Pero la postverdad de hoy es distinta, y se da
voluntariamente, en países con abundancia y variedad de información. Según el OED, su significado “denota circunstancias en que los
hechos objetivos influyen menos en la formación de la opinión pública que los
llamamientos a la emoción y a la creencia personal”. Nada mal como definición,
pero por fuerza incompleta y sin matices. Si he apuntado la posibilidad de
llamar al fenómeno “contrarrealidad”, es porque en las actitudes que han
conducido al Brexit y al triunfo de Trump
hay negación tozuda de la realidad, para lo cual, desde luego, es preciso
creerse antes las evidentes mentiras, a sabiendas de que lo son, y no creerse
las verdades. ¿Quién puede creer que Trump levantará un muro en la larguísima
frontera con México y, sobre todo, que este
país sufragará su construcción? ¿Quién que Obama y Hillary Clinton han sido los
fundadores del Daesh, como afirmó repetidamente en su campaña Trump? ¿Quién que
un multimillonario clasista, ostentoso, despectivo y chulesco se preocupa por
los desfavorecidos o los representa? ¿Quién que lucha contra el establishment, cuando él es uno de sus emblemas? (Pocas
interpretaciones más ridículas que las que ven en su victoria una “rebelión
contra las élites”. ¿Acaso no es la personificación de la élite un individuo
con centenares de posesiones y negocios turbios, varios al parecer fracasados,
y cuyo mayor activo es la marca de su propio apellido?) Lo mismo puede decirse
de Inglaterra: ¿quién era capaz de creerse las manifiestas falsedades de los brexiters? ¿Quién al grotesco Boris Johnson, que poco
antes del referéndum estaba a favor de la permanencia? O de Cataluña: ¿quién
puede creer que, una vez independiente, seguiría perteneciendo a la Unión
Europea y conservaría su riqueza y no vería mermadas sus exportaciones? ¿Quién
que un 48% de votos equivale a una “mayoría clara”? Y sin embargo se ha obrado
como si todos los palmarios embustes pudieran transformar la realidad.

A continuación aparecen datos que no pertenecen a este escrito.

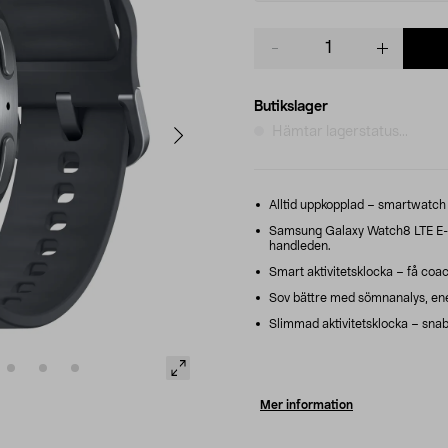
Product
quantity
Butikslager
Hämtar lagerstatus...
Alltid uppkopplad – smartwatch 
Samsung Galaxy Watch8 LTE E-si
handleden.
Smart aktivitetsklocka – få coac
Sov bättre med sömnanalys, ene
Slimmad aktivitetsklocka – sna
Mer information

Llevo treinta años hablando de la progresiva
infantilización del mundo, pero no creí que alcanzara tamaña culminación. La
actitud de demasiada gente es exactamente la de los niños –muy pequeños, por
cierto–, que, por ejemplo, creen que cerrando los ojos o tapándose la cabeza
con una sábana ya no van a ser vistos. Confunden no ver con resultar
invisibles: si yo no veo a esta persona desagradable o que me da miedo, ella
tampoco me verá a mí. También es fácil engañarlos, adecuar la realidad a sus
necesidades, convencerlos de que no hay amenazas cuando sí las hay. Los adultos
nos prestamos: ¿para qué van a sufrir, y a crecer con temores? Mientras no se
den cuenta, engañémoslos y que sean felices, ya les llegará el día de no serlo
tanto. El problema es que ahora hay muchos individuos que no consienten que ese
día llegue. Están dispuestos a creerse las mayores trolas, y si hay que negar
la realidad y la verdad, se niegan y ya está. Como si pudieran mantenerse a
raya por arte de magia y por la fuerza de nuestra voluntad. Son gentes que han
perdido la capacidad de sumar dos y dos, de prever ninguna consecuencia. Es
como si ya no supieran que si están a la orilla del mar y dan cuatro pasos, sus
pies se mojarán, y pensaran: “Qué tontería: ahora están secos, ¿por qué se van
a mojar?” Y como si ignoraran que si dan cincuenta más, seguramente se
ahogarán. Pero el océano y la realidad son obstinados, y lo cierto es que
continúan ahí, cuando nos abren los ojos por fin.